The thing Robin knew about limousines, besides being ostentatious and broadly less safe than any other cars, was that they’re slow.
With no other options, Robin had struggled into her dress and new shoes in the back of the limo, in the slow lane of the M4. She’d texted everyone whose number she had to try to explain, to plead with them to wait. She eventually rolled up, taken almost to the church door—past the hearse—just as Sarah and Hilary were giving up and going inside. Robin had stepped out carefully onto pinprick shoes and tottered slowly up the last of the cobbled path.
“I’m so sorry,” she’d said, reaching for Hilary awkwardly to try to hug her. She ended up pulling her black handbag from her shoulder.
“Are you drunk?” Sarah’s eyes had widened.
“No, new shoes,” Robin said. “I didn’t have much notice,” she’d added to Hilary, still cross that she’d been kept in the dark for weeks. Cross that Sarah was living so comfortably in a shared past that Robin had been excluded from, had no place in. Furious that Sarah had not once asked if Robin was okay, considering her only chance to say goodbye to their dad had been dashed away.

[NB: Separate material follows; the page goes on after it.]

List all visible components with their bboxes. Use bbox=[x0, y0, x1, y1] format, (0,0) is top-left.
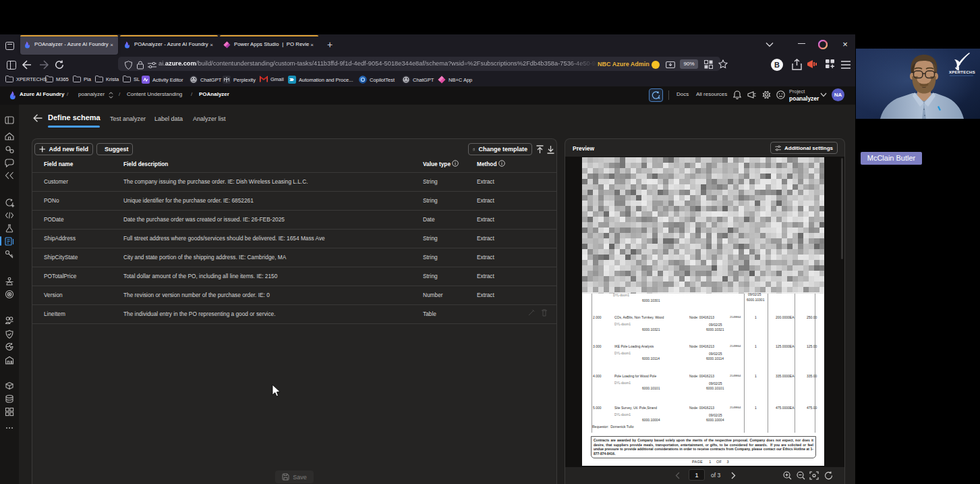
svg-text:B: B bbox=[774, 61, 780, 69]
svg-text:XPERTECHS: XPERTECHS bbox=[949, 70, 975, 74]
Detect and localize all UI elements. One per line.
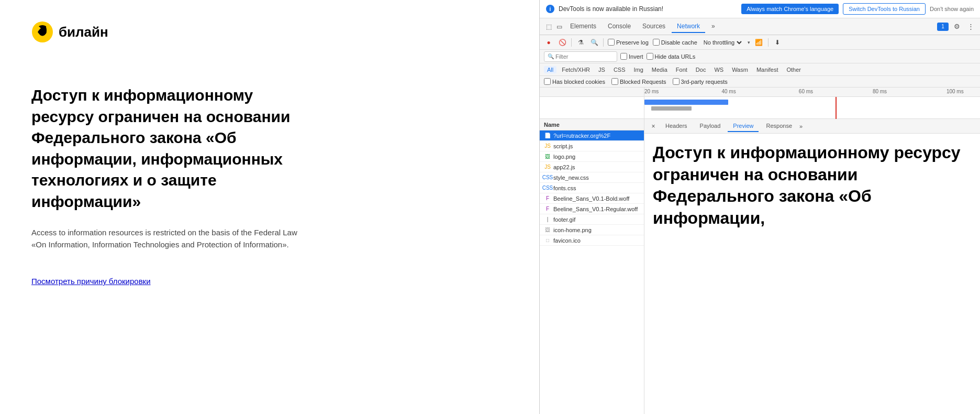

“You’re here now,” Hilary said. She had blusher on the sharp ridges of her cheeks, pale lipstick and no eye makeup. Her eyes were red-rimmed. Robin thought about the way Hilary had looked when they first met and wondered why she hadn’t noticed the changes over the years.
—
Robin pays close attention to everything she can see now. She can’t see much, but she studies it like it’s her job. She’s learned just how much can fall away and fall to pieces when she closes her eyes. Over the last few days Robin had continued to watch Mr. Magpie roaming his empty flat, refusing to close her eyes and look away.
Watching in mute, Robin imagined the awkward exchanges when Mrs. Magpie dropped off the little boy, saw the change in the man when his son was there.
Mr. Magpie was getting thinner, and slower. There seemed to be a light on all day and night. Sometimes she’d see a man’s shape in the little boy’s bedroom, when the little boy wasn’t there.
TWENTY-TWO
SARAH|1994
Everything in Atlanta is huge. The supermarkets with shelves so high I get dizzy looking all the way up, cars that seat seven or eight people, towering offices. And the portions of food, my God. Burgers bigger than your head. Chicken and biscuits with jugloads of gravy. Even alligator steaks.
My favorite place to go is the Varsity, which claims to be the world’s biggest drive-in.